Le politique, c’est l’action qui rend visible. Il est la médiatisation honnête des manifestations de l’opposition (le pouvoir de la rue), l’expression quotidienne des désaccords et l’écoute accordée aux personnes opprimées. La fin des oppressions pour horizon. Ce politique devrait être érigé en priorité au pays auto-proclamé des droits de l’homme. Au lieu de cela, notre président, persuadé d’avoir pour lui la raison, se désole des critiques que la presse internationale ose lui adresser, liées très certainement à l’incompréhension que peuvent engendrer ses bonnes intentions… La pensée complexe, vous souvenez-vous ? 

  Contre les discriminations et les violences physiques qui découlent de nos hiérarchies arbitraires, ce n’est plus la prise de conscience qui manque, mais l’honnêteté intellectuelle pour les uns et l’efficacité politique pour les autres, nous, les militants de l’émancipation et du soin.
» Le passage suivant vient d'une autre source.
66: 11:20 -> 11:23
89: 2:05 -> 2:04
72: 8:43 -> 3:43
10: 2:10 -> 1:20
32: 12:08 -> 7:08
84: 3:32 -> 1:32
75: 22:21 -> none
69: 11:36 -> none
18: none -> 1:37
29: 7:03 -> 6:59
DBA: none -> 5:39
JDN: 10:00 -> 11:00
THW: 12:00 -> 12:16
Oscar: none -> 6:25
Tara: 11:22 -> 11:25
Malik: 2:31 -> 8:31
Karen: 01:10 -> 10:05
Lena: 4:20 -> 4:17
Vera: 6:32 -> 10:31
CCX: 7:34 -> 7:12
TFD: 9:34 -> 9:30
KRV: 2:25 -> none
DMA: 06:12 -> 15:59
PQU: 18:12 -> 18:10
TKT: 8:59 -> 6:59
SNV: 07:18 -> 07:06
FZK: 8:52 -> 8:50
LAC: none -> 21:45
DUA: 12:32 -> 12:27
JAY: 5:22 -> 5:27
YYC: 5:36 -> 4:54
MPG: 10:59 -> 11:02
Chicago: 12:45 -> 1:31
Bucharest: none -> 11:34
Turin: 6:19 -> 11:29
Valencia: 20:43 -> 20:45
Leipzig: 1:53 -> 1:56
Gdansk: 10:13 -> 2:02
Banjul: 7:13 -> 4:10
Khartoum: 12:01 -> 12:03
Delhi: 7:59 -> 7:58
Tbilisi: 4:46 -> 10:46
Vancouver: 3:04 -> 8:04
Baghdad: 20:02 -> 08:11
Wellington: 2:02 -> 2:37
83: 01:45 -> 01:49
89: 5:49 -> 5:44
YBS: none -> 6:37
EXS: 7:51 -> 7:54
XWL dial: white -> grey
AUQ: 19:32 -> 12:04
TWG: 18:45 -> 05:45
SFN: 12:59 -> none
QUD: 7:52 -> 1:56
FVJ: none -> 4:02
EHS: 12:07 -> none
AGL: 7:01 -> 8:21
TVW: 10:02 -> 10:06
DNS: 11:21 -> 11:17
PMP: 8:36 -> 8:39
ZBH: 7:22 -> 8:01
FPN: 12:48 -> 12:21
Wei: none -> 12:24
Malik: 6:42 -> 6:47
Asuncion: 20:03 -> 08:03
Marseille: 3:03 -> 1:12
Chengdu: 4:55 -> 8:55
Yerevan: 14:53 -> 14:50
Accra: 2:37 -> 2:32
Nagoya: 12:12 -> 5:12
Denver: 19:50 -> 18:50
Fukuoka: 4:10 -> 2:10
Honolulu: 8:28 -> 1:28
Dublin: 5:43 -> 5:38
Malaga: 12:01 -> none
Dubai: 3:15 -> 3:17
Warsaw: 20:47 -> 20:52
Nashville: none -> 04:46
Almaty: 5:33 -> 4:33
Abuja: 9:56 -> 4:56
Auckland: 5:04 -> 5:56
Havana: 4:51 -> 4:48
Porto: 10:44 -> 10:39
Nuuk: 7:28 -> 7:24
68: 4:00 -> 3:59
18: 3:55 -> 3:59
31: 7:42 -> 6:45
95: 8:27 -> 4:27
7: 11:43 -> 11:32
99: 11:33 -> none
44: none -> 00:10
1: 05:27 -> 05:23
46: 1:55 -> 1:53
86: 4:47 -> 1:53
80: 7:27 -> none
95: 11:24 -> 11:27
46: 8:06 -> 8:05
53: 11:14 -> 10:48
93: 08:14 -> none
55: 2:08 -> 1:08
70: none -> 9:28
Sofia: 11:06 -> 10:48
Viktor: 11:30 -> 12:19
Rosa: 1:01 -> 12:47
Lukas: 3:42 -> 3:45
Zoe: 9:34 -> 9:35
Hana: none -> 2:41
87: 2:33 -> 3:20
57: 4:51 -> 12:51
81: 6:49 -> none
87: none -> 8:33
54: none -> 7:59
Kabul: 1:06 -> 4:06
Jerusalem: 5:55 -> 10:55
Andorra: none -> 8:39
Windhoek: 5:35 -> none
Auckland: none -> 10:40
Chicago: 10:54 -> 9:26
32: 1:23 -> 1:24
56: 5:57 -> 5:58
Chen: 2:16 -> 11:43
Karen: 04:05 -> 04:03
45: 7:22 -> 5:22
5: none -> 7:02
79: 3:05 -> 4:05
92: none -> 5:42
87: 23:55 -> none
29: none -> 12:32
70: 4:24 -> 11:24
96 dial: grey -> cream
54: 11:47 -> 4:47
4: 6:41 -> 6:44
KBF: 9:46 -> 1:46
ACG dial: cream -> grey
Les actions de nos représentants, même lorsqu’elles ne sont que mises en scène pour combler l’inaction, ne sont pas mues par le manque d’information mais par le mensonge qui continue de s’armer, sur la défensive, malgré les images dont ils veulent empêcher la circulation. Cellule Demeter et proposition de loi « sécurité globale, même combat ? Oui, sans hésiter ! En tant que partisans d’une indispensable transparence, nous ne pouvons que reconnaître ce lien logique qui s’établit entre ces privations de l’accès à une certaine information, celle qui s’oppose au discours officiel. Ce discours qui, sous couvert de nuances, légitime le pire et le cynisme qui le supporte.  Mais lorsque le pire devient visible, le cynisme perdure, quitte à s’emmêler les pinceaux. Comme le rappelle Aurélien Barrau, nous avons les représentants que nous portons au pouvoir. Oser tout remettre en cause nécessite de s’opposer à ce blanc-seing qu’on leur accorde par dépit et, dès les urnes, faire le choix de l’alternative, de REVer réalités et possibles contre la violence du système en place  dont presque tout le monde s’accorde à pointer ne serait-ce que les limites. L’efficacité politique ne doit plus se jouer uniquement par l’image et la seule lutte pour une visibilité accrue des mécanismes de domination. Nous devons aller plus loin et parier, non plus sur nos seules sensibilités, mais aussi en affirmant notre mépris du discours officiel, en pariant sur l’intelligence de nos concitoyens, couramment floués par bien pire que ce « floutage de gueule », que l’inertie des débats actuels nous impose en continu.

Alors affirmons-nous, ne nous arrêtons pas ! Aussi bien dans la rue que dans les bureaux de vote !  Mens sana in corpore sano, adaptons l’adage : tout comme la santé du corps des individus qui la composent, la santé ďune société est précieuse et mérite ďêtre choyée. Informons-nous, révoltons-nous, REVons-nous. La REV soutient évidemment toutes les (dé)marches pour la sauvegarde de nos libertés, mais il convient surtout de dépasser l’odieux chantage qui nous indispose, de faire partie des forces et volontés politiques qui ne se complaisent plus dans le statu quo.